Similarly, there are also ongoing reporting requirements across the regimes with the SEC requiring annual reporting to investors and AIFMD including preferential treatment disclosure as part of the annual reporting cycle to relevant regulators and investors.
It’s also worth noting that a non-US manager may fall under the US rules if they have a complex that includes a Delaware feeder or parallel fund, so it's feasible that a complex could fall under both regimes.
The FCA published its rules for its Sustainability Disclosure Requirements (SDR) at the end of last year. Its scope and impact depend on your activities and intentions, but if you have a UK regulated entity or UK fund then you are likely to be caught.

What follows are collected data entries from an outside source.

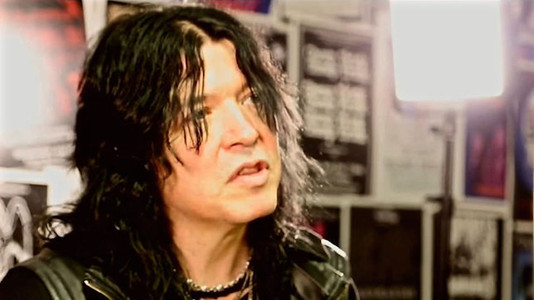 You are a GUI agent. You are given a task and a screenshot of the screen. Output one action in this format:
    pyautogui.click(x=<x>, y=<y>)
    Task: Click on the wall
    The height and width of the screenshot is (300, 534).
    Given the screenshot: What is the action you would take?
    pyautogui.click(x=362, y=137) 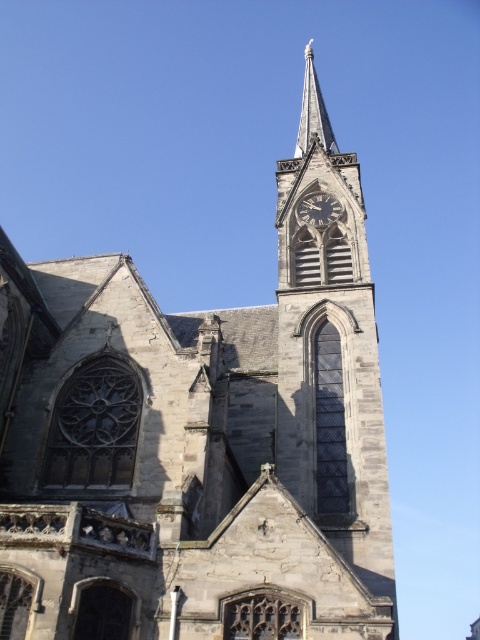 Can you confirm if gray stone spire at upper center is wider than dark gray stone clock at center?

Correct, the width of gray stone spire at upper center exceeds that of dark gray stone clock at center.

Is gray stone spire at upper center taller than dark gray stone clock at center?

Correct, gray stone spire at upper center is much taller as dark gray stone clock at center.

Where is `gray stone spire at upper center`? This screenshot has width=480, height=640. gray stone spire at upper center is located at coordinates (312, 112). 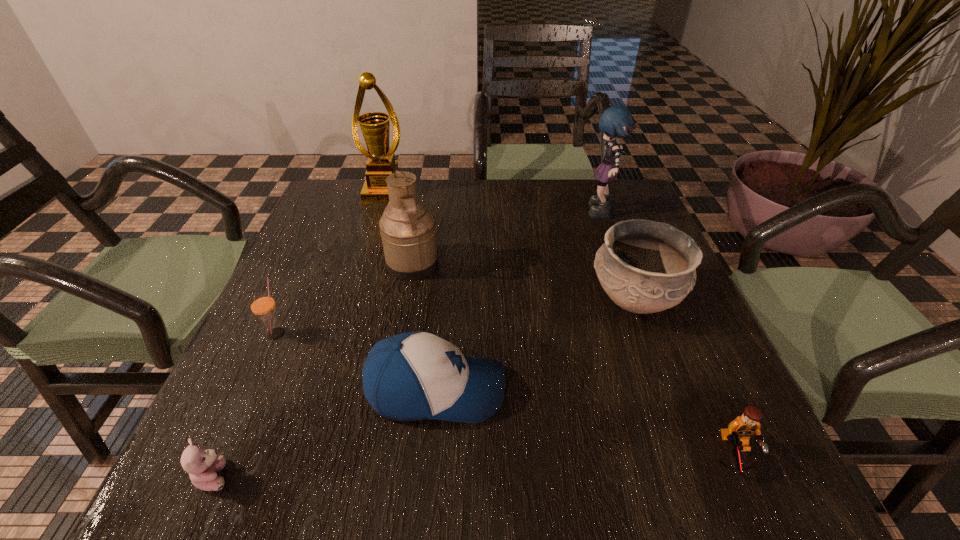 Where is `object located in the near right corner section of the desktop`? object located in the near right corner section of the desktop is located at coordinates (739, 431).

Find the location of `free space at the far edge`. free space at the far edge is located at coordinates (562, 221).

Find the location of a particular element. The width and height of the screenshot is (960, 540). blank space at the near edge of the desktop is located at coordinates [507, 470].

This screenshot has width=960, height=540. Find the location of `vacant region at the left edge of the desktop`. vacant region at the left edge of the desktop is located at coordinates (269, 395).

Locate an element on the screen. Image resolution: width=960 pixels, height=540 pixels. vacant point at the right edge is located at coordinates (730, 416).

The width and height of the screenshot is (960, 540). I want to click on vacant space at the far left corner, so click(x=337, y=186).

The height and width of the screenshot is (540, 960). What are the coordinates of `vacant space at the far right corner` in the screenshot? It's located at (628, 212).

At what (x,y) coordinates should I click in order to perform the action: click on free space between the baseball cap and the Lego. Please return your answer as a coordinate pair (x, y). This screenshot has width=960, height=540. Looking at the image, I should click on (585, 422).

Where is `free space between the pottery and the Lego`? The image size is (960, 540). free space between the pottery and the Lego is located at coordinates (684, 377).

This screenshot has height=540, width=960. Find the location of `empty space between the pottery and the pitcher`. empty space between the pottery and the pitcher is located at coordinates (523, 281).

Like the EU’s SFDR, it has a staggered implementation, with many of the rules coming into force at the end of July 2024. Although unlike SFDR, it does not currently apply to EU funds being distributed in the UK.
On the EU side of things, there is an acceptance that SFDR is not fit for purpose (something I’ve said from the start), so we will have the output of the current consultation regarding its future. In particular is the question of what to do with Articles 8 and 9 and whether to try to shoehorn a labelling regime into the existing rules or whether to start afresh.

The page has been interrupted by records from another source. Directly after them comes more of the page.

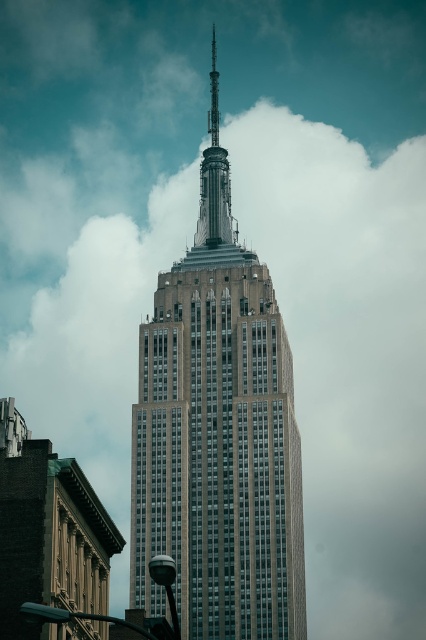 You are an architect evaluating the Empire State Building. You notice the gray stone tower at center and the polished silver spire at center. Which one has a greater height?

The gray stone tower at center has a larger size compared to the polished silver spire at center, so the gray stone tower at center is taller.

You are an architect observing the Empire State Building. You notice the gray stone tower at center and the polished silver spire at center. Which object is positioned higher in the image?

The polished silver spire at center is positioned higher than the gray stone tower at center because it is located above it.

You are standing in front of the Empire State Building and want to take a photo that includes both the gray stone tower at center and the polished silver spire at center. Which object should you position to the left side of your camera frame to ensure both are visible?

You should position the gray stone tower at center to the left side of your camera frame because it is already located to the left of the polished silver spire at center, ensuring both are included in the photo. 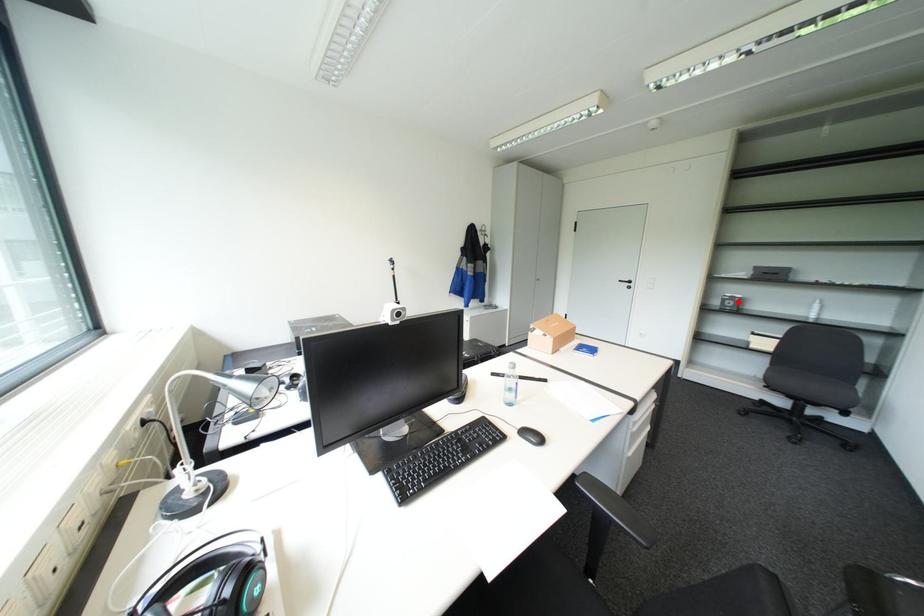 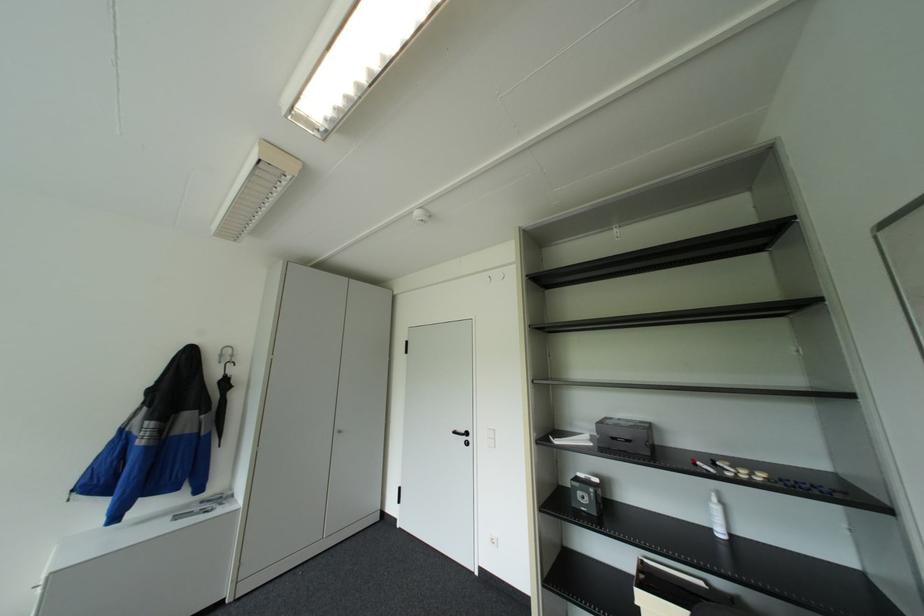 The point at the highlighted location is marked in the first image. Where is the corresponding point in the second image?

(591, 496) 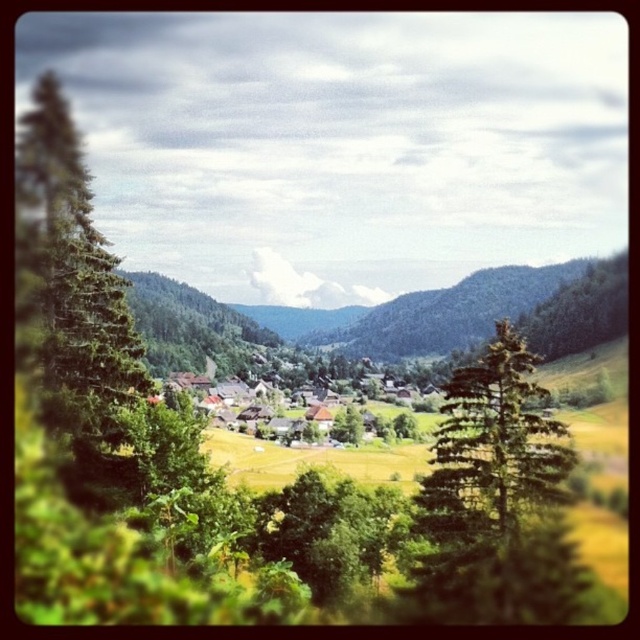 Question: Is wooden houses at center above green leafy tree at center?

Choices:
 (A) yes
 (B) no

Answer: (A)

Question: Which object is positioned closest to the green textured tree at center?

Choices:
 (A) green leafy tree at center
 (B) wooden houses at center

Answer: (B)

Question: Is wooden houses at center wider than green leafy tree at center?

Choices:
 (A) yes
 (B) no

Answer: (A)

Question: Does green textured tree at center have a smaller size compared to green leafy tree at center?

Choices:
 (A) yes
 (B) no

Answer: (B)

Question: Which object is farther from the camera taking this photo?

Choices:
 (A) green textured tree at center
 (B) wooden houses at center
 (C) green leafy tree at center

Answer: (B)

Question: Which object is positioned closest to the green textured tree at center?

Choices:
 (A) wooden houses at center
 (B) green leafy tree at center

Answer: (A) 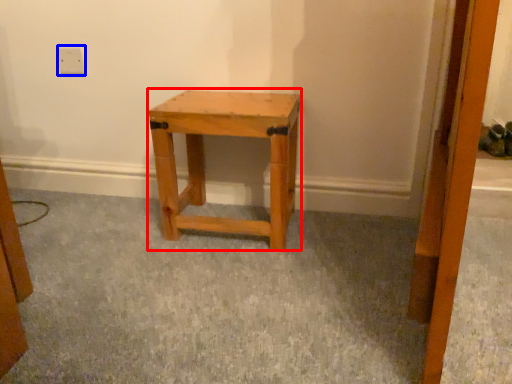 Question: Which of the following is the closest to the observer, stool (highlighted by a red box) or electric outlet (highlighted by a blue box)?

Choices:
 (A) stool
 (B) electric outlet

Answer: (A) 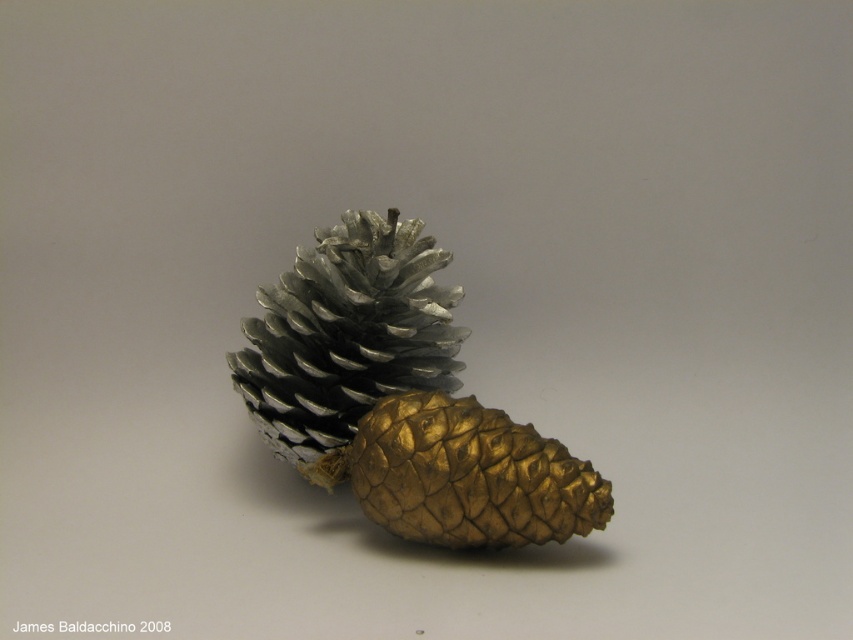 Question: Among these points, which one is nearest to the camera?

Choices:
 (A) (335, 378)
 (B) (392, 385)

Answer: (A)

Question: Can you confirm if gold metallic pinecone at center is positioned above metallic silver pine cone at center?

Choices:
 (A) no
 (B) yes

Answer: (A)

Question: Can you confirm if gold metallic pinecone at center is bigger than metallic silver pine cone at center?

Choices:
 (A) yes
 (B) no

Answer: (A)

Question: Is gold metallic pinecone at center above metallic silver pine cone at center?

Choices:
 (A) no
 (B) yes

Answer: (A)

We’ll also see the final rules for “AIFMD II” (which is a slightly misleading title as it also impacts UCITS). The final rules will be published this year, which people will get very excited about, but as it is a Directive we will have a two-year implementation period into the laws of member states, so less of a rush.

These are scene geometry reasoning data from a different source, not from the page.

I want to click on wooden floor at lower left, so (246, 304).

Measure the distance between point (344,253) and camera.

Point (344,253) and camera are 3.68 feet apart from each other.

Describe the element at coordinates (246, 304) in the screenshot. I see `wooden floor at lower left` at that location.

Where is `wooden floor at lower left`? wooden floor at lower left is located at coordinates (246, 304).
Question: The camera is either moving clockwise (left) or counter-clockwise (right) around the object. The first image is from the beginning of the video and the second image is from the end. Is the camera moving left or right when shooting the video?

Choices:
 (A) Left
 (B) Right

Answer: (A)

ELTIF 2.0 went live at the start of this year with a lot of fanfare. Amongst its changes are the loosening of investment rules, the lowering of the barriers to entry (minimum tickets for retail no longer being €10,000) and new rules on exit liquidity.
While policymakers want to allow retail investors access to private assets, and many managers may also be tempted by a new potential capital pool, I would urge caution. Opening up to retail investors may open a manager up to a whole host of new regulatory challenges and legal risks. Added to which, numerous small ticket investors create new operational challenges, although they will not be negotiating terms.
Finally, a more general point is that the regime itself needs to become successful to get to a point of critical mass – currently the market is dominated by private bank networks distributing their own products – so we need to get to a point of third-party distribution of wider ranges of funds. But there is a potential issue with ELTIF 2.0s where some of them are allowed to offer exit liquidity. The rules around this require portfolios to be invested in minimum levels of UCITS eligible securities. This is a concern for managers who are not offering exit liquidity because it risks causing confusion across the market more generally and harming the update of the product.